• [Your assignment]
Find the string "green" in the data, then copy every line where it is found.

• [Records for processing]
....

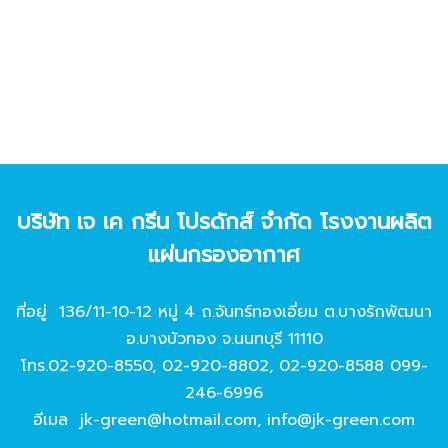
บริษัท เจ เค กรีน โปรดักส์ จํากัด โรงงานผลิต
แผ่นกรองอากาศ
ที่อยู่ 136/11-10-12 หมู่ 4 ถ.จันทร์ทองเอี่ยม ต.บางรักพัฒนา
อ.บางบัวทอง จ.นนทบุรี 11110
โทร.
02-920-8550
,
02-920-8802
,
02-920-8588
099-
246-6996
อีเมล
jk-green@hotmail.com
,
info@jk-green.com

....

• [Response]
jk-green@hotmail.com
info@jk-green.com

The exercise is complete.